*Goal of the exercise*: When you reach the line containing "a randomized controlled trial, Psychology of" in the data below, begin returning lines exactly as written, and stop once the line containing "2023-01-02, Intervention and mediation" has been returned.

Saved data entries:
* * * * * * *
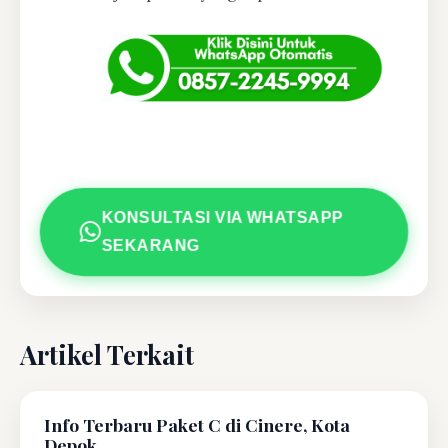
KONSULTASI VIA WHATSAPP
SEKARANG
Artikel Terkait
Info Terbaru Paket C di Cinere, Kota
Depok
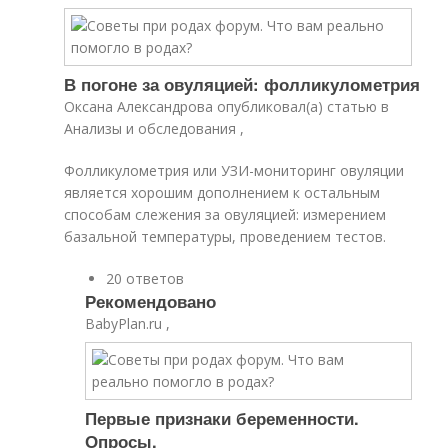
В погоне за овуляцией: фолликулометрия
Оксана Александрова опубликовал(а) статью в
Анализы и обследования ,
Фолликулометрия или УЗИ-мониторинг овуляции
является хорошим дополнением к остальным
способам слежения за овуляцией: измерением
базальной температуры, проведением тестов.
20 ответов
Рекомендовано
BabyPlan.ru ,
Первые признаки беременности.
Опросы.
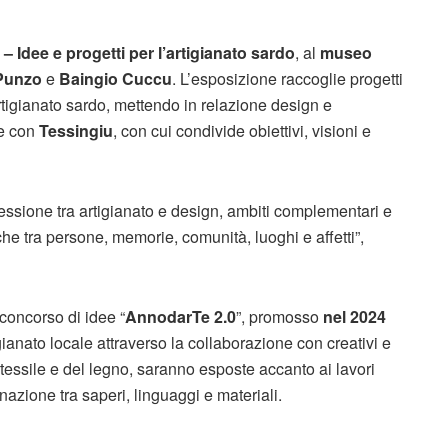
– Idee e progetti per l’artigianato sardo
, al
museo
 Punzo
e
Baingio Cuccu
. L’esposizione raccoglie progetti
rtigianato sardo, mettendo in relazione design e
me con
Tessingiu
, con cui condivide obiettivi, visioni e
ssione tra artigianato e design, ambiti complementari e
he tra persone, memorie, comunità, luoghi e affetti”,
 concorso di idee “
AnnodarTe 2.0
”, promosso
nel 2024
gianato locale attraverso la collaborazione con creativi e
l tessile e del legno, saranno esposte accanto ai lavori
nazione tra saperi, linguaggi e materiali.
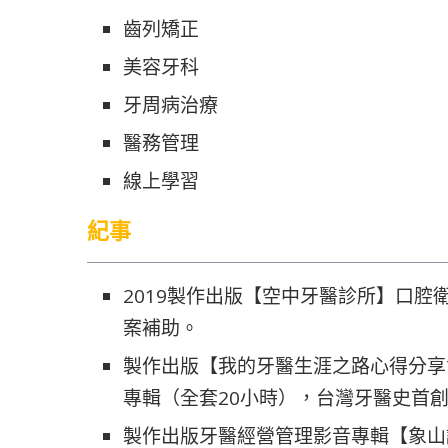
齒列矯正
美容牙科
牙周病治療
醫務管理
線上學習
紀事
2019製作出版【空中牙醫診所】口腔
案補助。
製作出版【我的牙醫生涯之路心得分享會─
專輯（全套20小時），台灣牙醫史首
製作出版牙醫經營管理影音專輯【象山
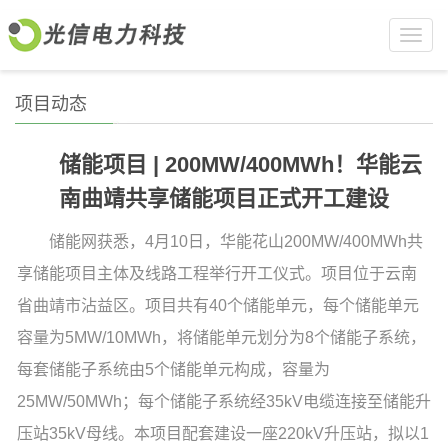
Toggl
navig
项目动态
储能项目 | 200MW/400MWh！华能云
南曲靖共享储能项目正式开工建设
储能网获悉，4月10日，华能花山200MW/400MWh共
享储能项目主体及线路工程举行开工仪式。项目位于云南
省曲靖市沾益区。项目共有40个储能单元，每个储能单元
容量为5MW/10MWh，将储能单元划分为8个储能子系统，
每套储能子系统由5个储能单元构成，容量为
25MW/50MWh；每个储能子系统经35kV电缆连接至储能升
压站35kV母线。本项目配套建设一座220kV升压站，拟以1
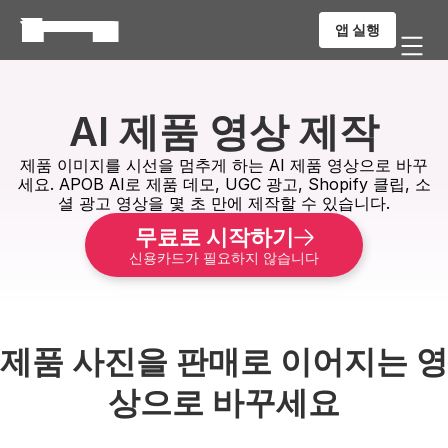
앱 실행
AI 제품 영상 제작
제품 이미지를 시선을 멈추게 하는 AI 제품 영상으로 바꾸
세요. APOB AI로 제품 데모, UGC 광고, Shopify 클립, 소
셜 광고 영상을 몇 초 만에 제작할 수 있습니다.
무료로 시작하기
신용카드가 필요하지 않습니다
제품 사진을 판매로 이어지는 영
상으로 바꾸세요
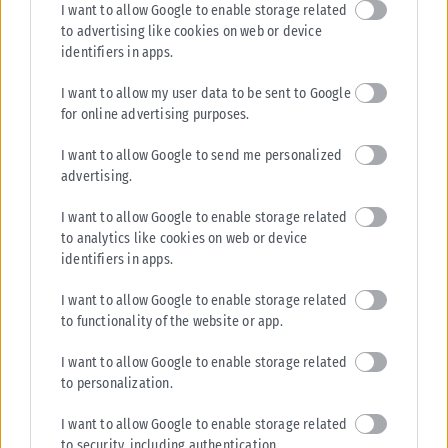
I want to allow Google to enable storage related
τη δολοφονία της 38χρονης Βρετανίδας Ελίζαμπεθ Τζέιν Ρος στην
to advertising like cookies on web or device
Κυψέλη. Ο κατηγορούμενος,...
identifiers in apps.
ΑΝΑΡΤΉΘΗΚΕ ΑΠΌ
KARFITSANEWS
06/08/2026
I want to allow my user data to be sent to Google
for online advertising purposes.
I want to allow Google to send me personalized
advertising.
I want to allow Google to enable storage related
to analytics like cookies on web or device
identifiers in apps.
I want to allow Google to enable storage related
to functionality of the website or app.
I want to allow Google to enable storage related
ΑΘΛΗΤΙΚΆ
to personalization.
Άρης: Ένα μήνα εκτός δράσης ο Κουαμέ
I want to allow Google to enable storage related
Άσχημα νέα για τον Άρη, καθώς ο Κριστιάν Κουαμέ υπέστη θλάση
to security, including authentication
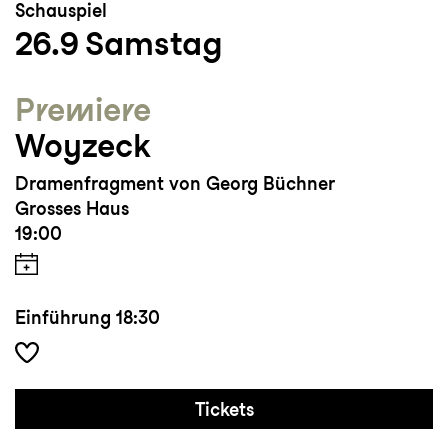
Schauspiel
Seit der Spielzeit 25/26 ist Tabitha Frehner
26.9
Samstag
als Polly in der «Dreigroschenoper» am
Berliner Ensemble zu sehen.
Premiere
Woyzeck
Dramenfragment von Georg Büchner
Grosses Haus
19:00
Einführung
18:30
Tickets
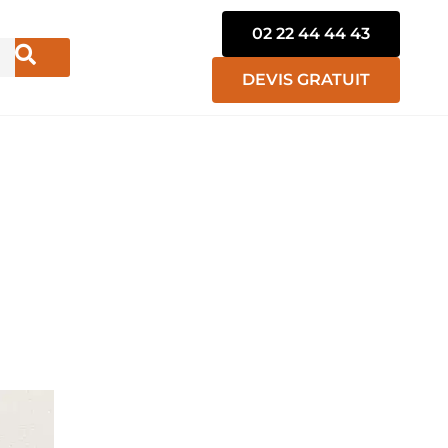
02 22 44 44 43
DEVIS GRATUIT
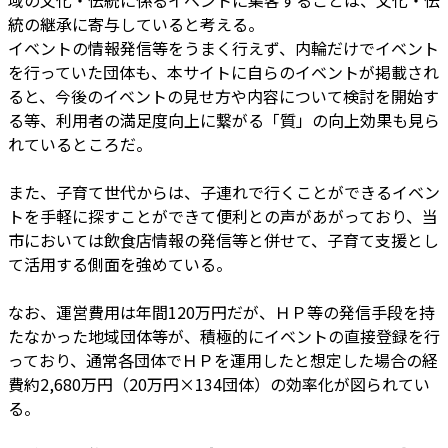
域の文化・伝統に係るイベントに集客することは、文化・伝
統の継承に寄与していると考える。
イベントの情報発信等をうまく行えず、内輪だけでイベント
を行っていた団体も、本サイトに自らのイベントが掲載され
ると、今後のイベントの見せ方や内容について検討を開始す
る等、利用者の満足度向上に繋がる「質」の向上効果も見ら
れているところだ。
また、子育て世代からは、子連れで行くことができるイベン
トを手軽に探すことができて便利との声があがっており、当
市においては飲食店情報の発信等と併せて、子育て支援とし
て活用する側面を強めている。
なお、運営費用は年間120万円だが、ＨＰ等の発信手段を持
たなかった地域団体等が、積極的にイベントの直接登録を行
っており、通常各団体でＨＰを運用したと想定した場合の経
費約2,680万円（20万円×134団体）の効率化が図られてい
る。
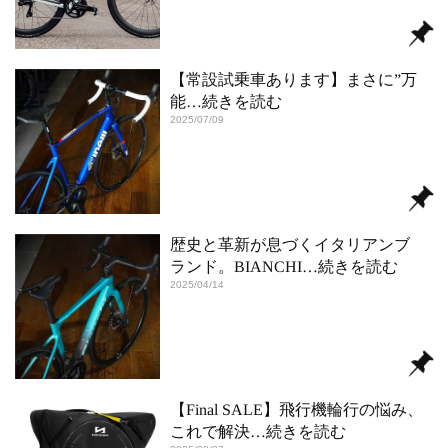
【常設試乗車あります】まさに”万
能
…続きを読む
2025/07/09
歴史と革新が息づくイタリアンブ
ランド。BIANCHI
…続きを読む
2025/04/14
【Final SALE】飛行機輪行の悩み、
これで解決
…続きを読む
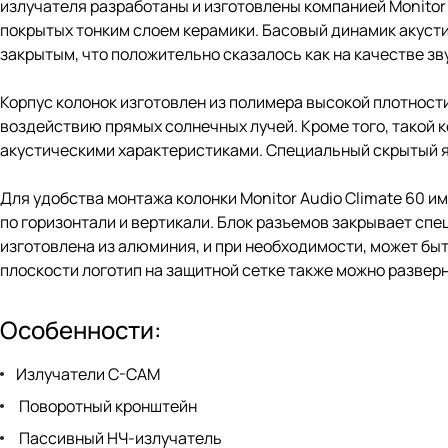
излучателя разработаны и изготовлены компанией Monitor
покрытых тонким слоем керамики. Басовый динамик акусти
закрытым, что положительно сказалось как на качестве зву
Корпус колонок изготовлен из полимера высокой плотност
воздействию прямых солнечных лучей. Кроме того, такой к
акустическими характеристиками. Специальный скрытый я
Для удобства монтажа колонки Monitor Audio Climate 60 и
по горизонтали и вертикали. Блок разъемов закрывает сп
изготовлена из алюминия, и при необходимости, может быть
плоскости логотип на защитной сетке также можно разверн
Особенности:
Излучатели C-CAM
Поворотный кронштейн
Пассивный НЧ-излучатель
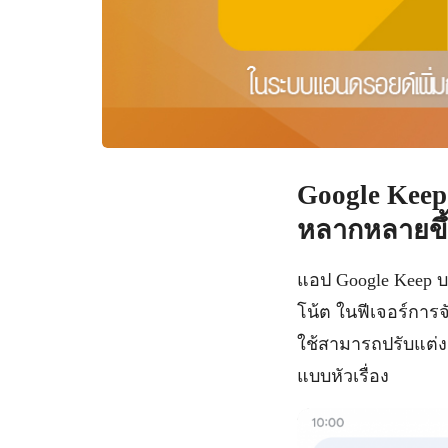
Google Keep
หลากหลายขึ
แอป Google Keep บ
โน้ต ในฟีเจอร์การจ
ใช้สามารถปรับแต่งแ
แบบหัวเรื่อง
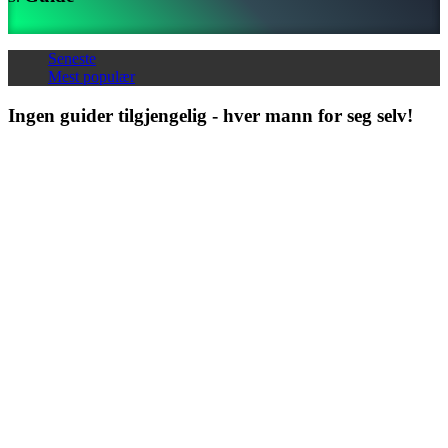
ZH
Seneste
Spillet
Mest populær
Ingen guider tilgjengelig - hver mann for seg selv!
Spillet
Spill
Arrangementer
i
spillet
Nyheter
Media
Guide
Forum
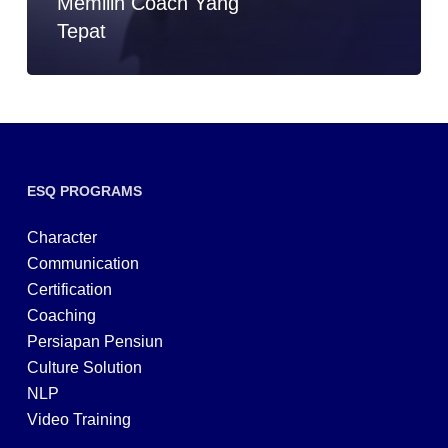
Memilih Coach Yang
Tepat
ESQ PROGRAMS
Character
Communication
Certification
Coaching
Persiapan Pensiun
Culture Solution
NLP
Video Training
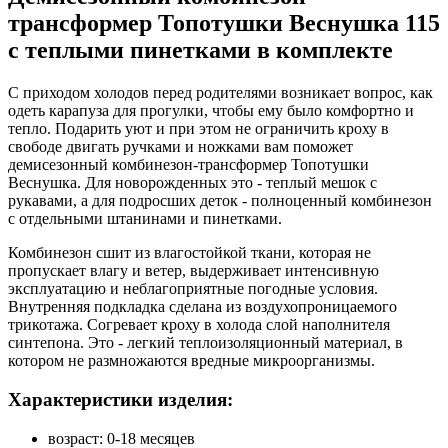
трансформер Топотушки Веснушка 115
с теплыми пинетками в комплекте
С приходом холодов перед родителями возникает вопрос, как
одеть карапуза для прогулки, чтобы ему было комфортно и
тепло. Подарить уют и при этом не ограничить кроху в
свободе двигать ручками и ножками вам поможет
демисезонный комбинезон-трансформер Топотушки
Веснушка. Для новорожденных это - теплый мешок с
рукавами, а для подросших деток - полноценный комбинезон
с отдельными штанинами и пинетками.
Комбинезон сшит из влагостойкой ткани, которая не
пропускает влагу и ветер, выдерживает интенсивную
эксплуатацию и неблагоприятные погодные условия.
Внутренняя подкладка сделана из воздухопроницаемого
трикотажа. Согревает кроху в холода слой наполнителя
синтепона. Это - легкий теплоизоляционный материал, в
котором не размножаются вредные микроорганизмы.
Характеристики изделия:
возраст: 0-18 месяцев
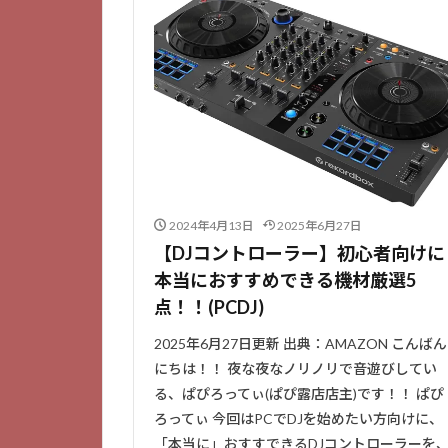
2024年4月13日
2025年6月27日
【DJコントローラー】初心者向けに
本当におすすめできる機材厳選5
点！！(PCDJ)
2025年6月27日更新 出典：AMAZON こんばん
にちは！！ 夜な夜なノリノリで音遊びしてい
る、ぱぴろってぃ(ぱぴ露店店主)です！！ ぱぴ
ろってぃ 今回はPCでDJを始めたい方向けに、
「本当に」おすすできるDJコントローラーを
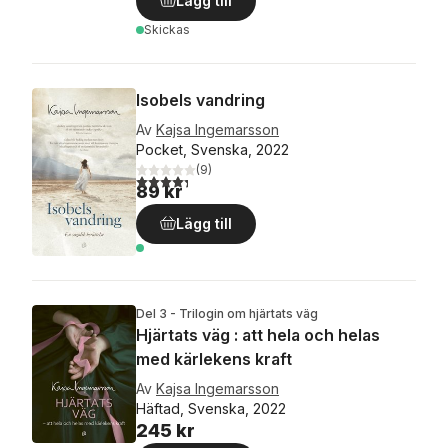
Lägg till
Skickas
Isobels vandring
Av
Kajsa Ingemarsson
Pocket, Svenska, 2022
(
9
)
4,3
utav 5 stjärnor. Totalt antal röster:
89 kr
Lägg till
Del 3 - Trilogin om hjärtats väg
Hjärtats väg : att hela och helas
med kärlekens kraft
Av
Kajsa Ingemarsson
Häftad, Svenska, 2022
245 kr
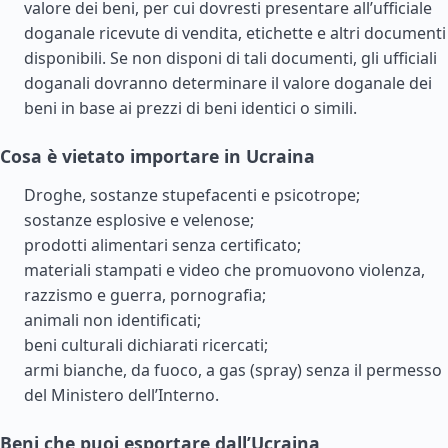
valore dei beni, per cui dovresti presentare all’ufficiale
doganale ricevute di vendita, etichette e altri documenti
disponibili. Se non disponi di tali documenti, gli ufficiali
doganali dovranno determinare il valore doganale dei
beni in base ai prezzi di beni identici o simili.
Cosa è vietato importare in Ucraina
Droghe, sostanze stupefacenti e psicotrope;
sostanze esplosive e velenose;
prodotti alimentari senza certificato;
materiali stampati e video che promuovono violenza,
razzismo e guerra, pornografia;
animali non identificati;
beni culturali dichiarati ricercati;
armi bianche, da fuoco, a gas (spray) senza il permesso
del Ministero dell’Interno.
Beni che puoi esportare dall’Ucraina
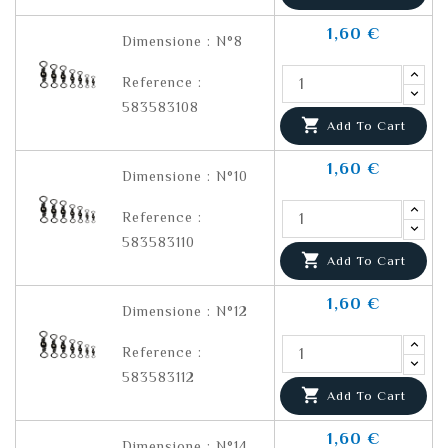
1,60 €
Dimensione : N°8
Reference :
583583108

Add To Cart
1,60 €
Dimensione : N°10
Reference :
583583110

Add To Cart
1,60 €
Dimensione : N°12
Reference :
583583112

Add To Cart
1,60 €
Dimensione : N°14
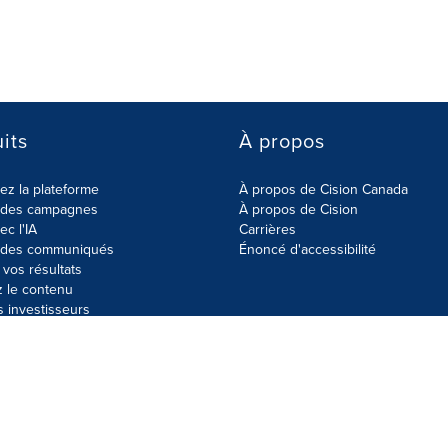
its
À propos
z la plateforme
À propos de Cision Canada
r des campagnes
À propos de Cision
ec l'IA
Carrières
r des communiqués
Énoncé d'accessibilité
vos résultats
z le contenu
s investisseurs
données
Plan du site
Paramètres de cookies
Énoncé d'accessibilit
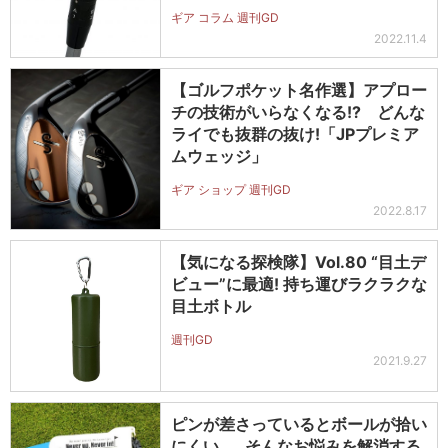
ギア コラム 週刊GD
2022.11.4
【ゴルフポケット名作選】アプロー
チの技術がいらなくなる!? どんな
ライでも抜群の抜け!「JPプレミア
ムウェッジ」
ギア ショップ 週刊GD
2022.8.17
【気になる探検隊】Vol.80 “目土デ
ビュー”に最適! 持ち運びラクラクな
目土ボトル
週刊GD
2021.9.27
ピンが差さっているとボールが拾い
にくい……そんなお悩みを解消する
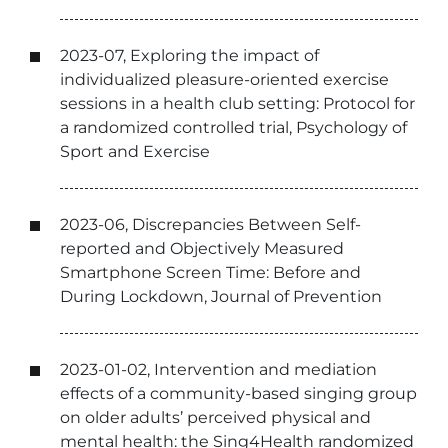
2023-07, Exploring the impact of
individualized pleasure-oriented exercise
sessions in a health club setting: Protocol for
a randomized controlled trial, Psychology of
Sport and Exercise
2023-06, Discrepancies Between Self-
reported and Objectively Measured
Smartphone Screen Time: Before and
During Lockdown, Journal of Prevention
2023-01-02, Intervention and mediation
effects of a community-based singing group
on older adults’ perceived physical and
mental health: the Sing4Health randomized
* * * * * * *
*Solution for this problem*:
a randomized controlled trial, Psychology of
Sport and Exercise
2023-06, Discrepancies Between Self-
reported and Objectively Measured
Smartphone Screen Time: Before and
During Lockdown, Journal of Prevention
2023-01-02, Intervention and mediation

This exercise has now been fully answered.